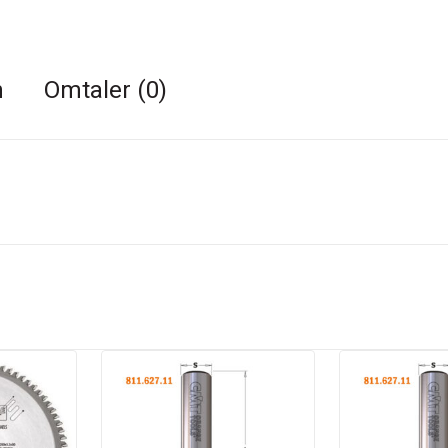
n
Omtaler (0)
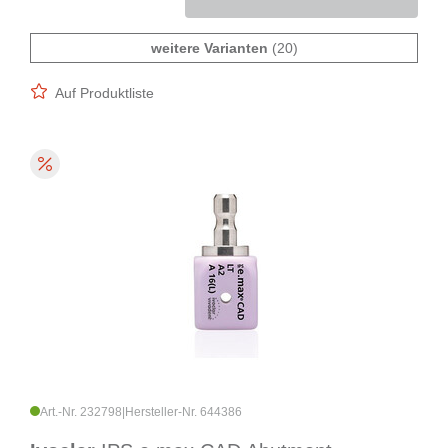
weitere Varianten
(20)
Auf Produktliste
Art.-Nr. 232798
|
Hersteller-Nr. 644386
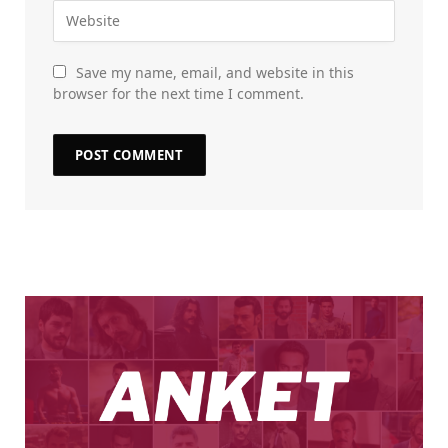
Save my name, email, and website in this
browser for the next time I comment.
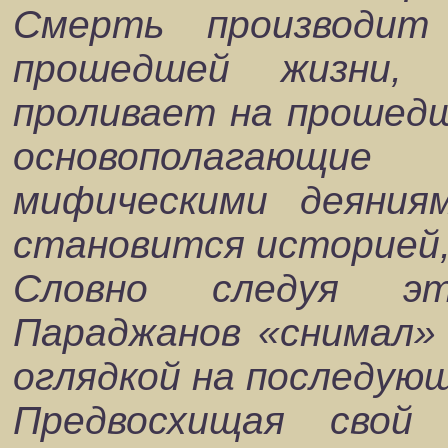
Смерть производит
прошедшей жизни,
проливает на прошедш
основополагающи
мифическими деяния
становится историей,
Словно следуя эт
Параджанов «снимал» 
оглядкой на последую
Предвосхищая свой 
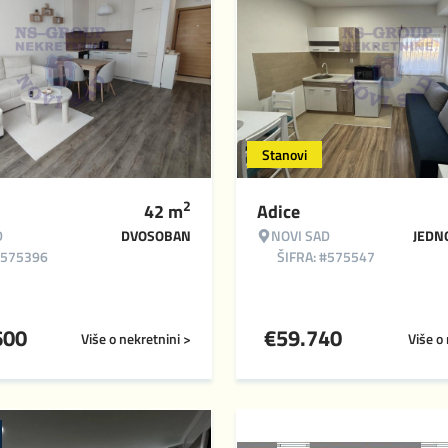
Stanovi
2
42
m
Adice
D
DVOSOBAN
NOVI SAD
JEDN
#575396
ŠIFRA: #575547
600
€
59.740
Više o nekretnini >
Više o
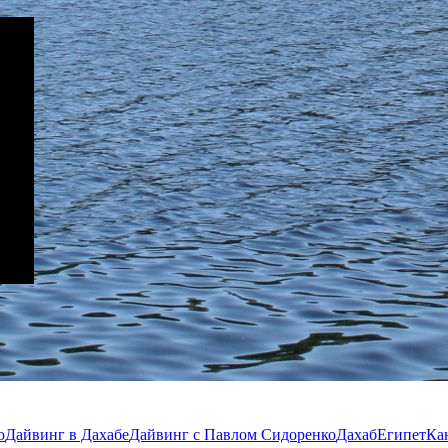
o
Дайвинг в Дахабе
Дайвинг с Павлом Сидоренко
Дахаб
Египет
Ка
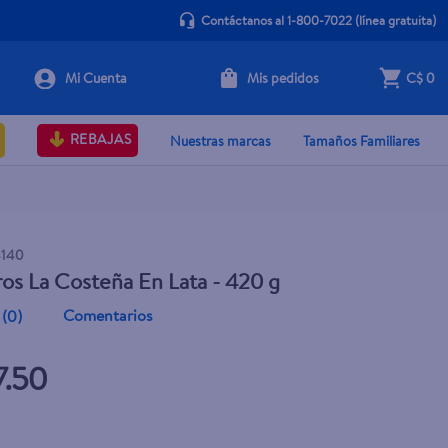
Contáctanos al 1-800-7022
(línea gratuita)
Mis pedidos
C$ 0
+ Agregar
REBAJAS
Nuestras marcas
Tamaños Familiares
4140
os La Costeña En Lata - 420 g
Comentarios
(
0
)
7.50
──────────────────────────────
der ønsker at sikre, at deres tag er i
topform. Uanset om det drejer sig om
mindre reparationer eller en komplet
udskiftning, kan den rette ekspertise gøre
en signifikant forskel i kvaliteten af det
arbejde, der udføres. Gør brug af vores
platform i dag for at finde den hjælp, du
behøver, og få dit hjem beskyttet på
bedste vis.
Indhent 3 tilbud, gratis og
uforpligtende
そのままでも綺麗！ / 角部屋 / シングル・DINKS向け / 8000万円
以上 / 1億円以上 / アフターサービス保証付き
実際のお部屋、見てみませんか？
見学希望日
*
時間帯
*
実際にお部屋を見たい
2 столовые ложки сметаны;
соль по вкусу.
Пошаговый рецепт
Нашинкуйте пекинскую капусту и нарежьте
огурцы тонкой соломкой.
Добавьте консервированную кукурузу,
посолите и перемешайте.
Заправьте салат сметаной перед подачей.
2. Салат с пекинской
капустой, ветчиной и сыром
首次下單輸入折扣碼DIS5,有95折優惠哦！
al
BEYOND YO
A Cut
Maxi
──────────────────────────────
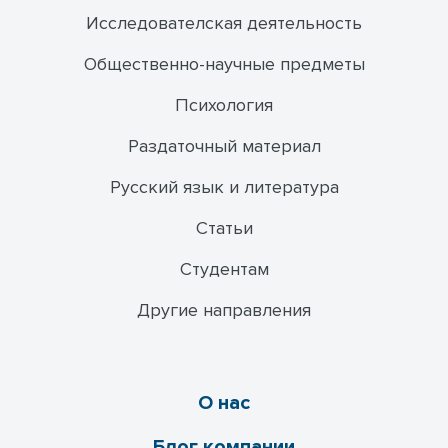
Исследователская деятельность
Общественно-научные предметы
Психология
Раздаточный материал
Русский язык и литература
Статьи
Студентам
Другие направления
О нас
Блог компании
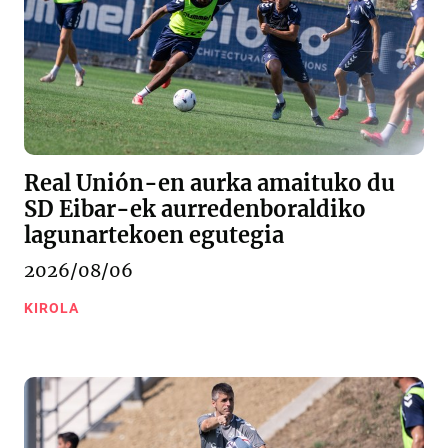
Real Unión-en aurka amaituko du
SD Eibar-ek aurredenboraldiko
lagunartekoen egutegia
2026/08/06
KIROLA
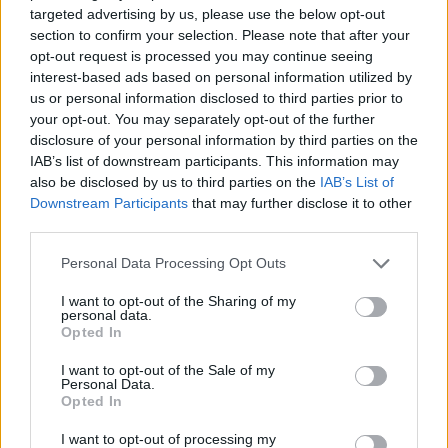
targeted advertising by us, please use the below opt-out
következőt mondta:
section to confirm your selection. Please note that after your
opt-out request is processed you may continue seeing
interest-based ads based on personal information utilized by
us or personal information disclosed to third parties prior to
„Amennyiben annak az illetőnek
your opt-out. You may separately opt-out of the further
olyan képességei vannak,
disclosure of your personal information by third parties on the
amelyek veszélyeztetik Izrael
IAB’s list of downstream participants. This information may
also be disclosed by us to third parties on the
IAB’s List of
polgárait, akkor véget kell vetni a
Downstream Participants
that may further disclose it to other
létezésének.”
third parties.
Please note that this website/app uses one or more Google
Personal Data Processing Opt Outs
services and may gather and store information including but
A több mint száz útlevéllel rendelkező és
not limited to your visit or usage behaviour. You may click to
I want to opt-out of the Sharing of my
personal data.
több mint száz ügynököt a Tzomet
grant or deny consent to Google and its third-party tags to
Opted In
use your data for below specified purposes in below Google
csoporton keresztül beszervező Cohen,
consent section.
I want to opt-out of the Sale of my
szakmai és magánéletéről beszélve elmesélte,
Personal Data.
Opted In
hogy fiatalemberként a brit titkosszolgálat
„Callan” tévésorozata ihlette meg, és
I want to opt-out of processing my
──────────────────────────────
Task to complete:
Retype, exactly and in full, the lines above from the one containing "services and may" through the one containing "I want to opt-out of processing my".

Task result:
services and may gather and store information including but
A több mint száz útlevéllel rendelkező és
not limited to your visit or usage behaviour. You may click to
I want to opt-out of the Sharing of my
personal data.
több mint száz ügynököt a Tzomet
grant or deny consent to Google and its third-party tags to
Opted In
use your data for below specified purposes in below Google
csoporton keresztül beszervező Cohen,
consent section.
I want to opt-out of the Sale of my
szakmai és magánéletéről beszélve elmesélte,
Personal Data.
Opted In
hogy fiatalemberként a brit titkosszolgálat
„Callan” tévésorozata ihlette meg, és
I want to opt-out of processing my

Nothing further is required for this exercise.